Every entry, start to finish, should be printed verbatim without pictures.

(Beginning of Records for this task)

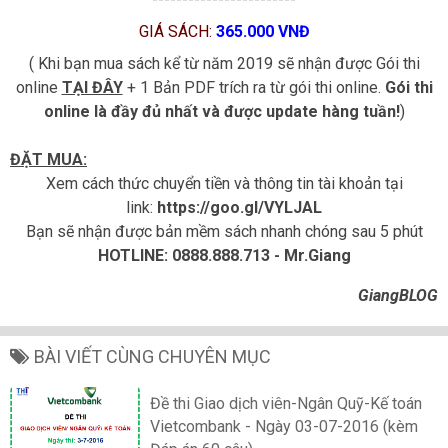
GIÁ SÁCH:
365.000 VNĐ
( Khi bạn mua sách kể từ năm 2019 sẽ nhận được Gói thi
online
TẠI ĐÂY
+ 1 Bản PDF trích ra từ gói thi online.
Gói thi
online là đầy đủ nhất và được update hàng tuần!
)
ĐẶT MUA:
Xem cách thức chuyển tiền và thông tin tài khoản tại
link:
https://goo.gl/VYLJAL
Bạn sẽ nhận được bản mềm sách nhanh chóng sau 5 phút
HOTLINE: 0888.888.713 - Mr.Giang
GiangBLOG
BÀI VIẾT CÙNG CHUYÊN MỤC
Đề thi Giao dịch viên-Ngân Quỹ-Kế toán
Vietcombank - Ngày 03-07-2016 (kèm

(End of Records for this task)

> _Exercise output_
GIÁ SÁCH:
365.000 VNĐ
( Khi bạn mua sách kể từ năm 2019 sẽ nhận được Gói thi
online
TẠI ĐÂY
+ 1 Bản PDF trích ra từ gói thi online.
Gói thi
online là đầy đủ nhất và được update hàng tuần!
)
ĐẶT MUA:
Xem cách thức chuyển tiền và thông tin tài khoản tại
link:
https://goo.gl/VYLJAL
Bạn sẽ nhận được bản mềm sách nhanh chóng sau 5 phút
HOTLINE: 0888.888.713 - Mr.Giang
GiangBLOG
BÀI VIẾT CÙNG CHUYÊN MỤC
Đề thi Giao dịch viên-Ngân Quỹ-Kế toán
Vietcombank - Ngày 03-07-2016 (kèm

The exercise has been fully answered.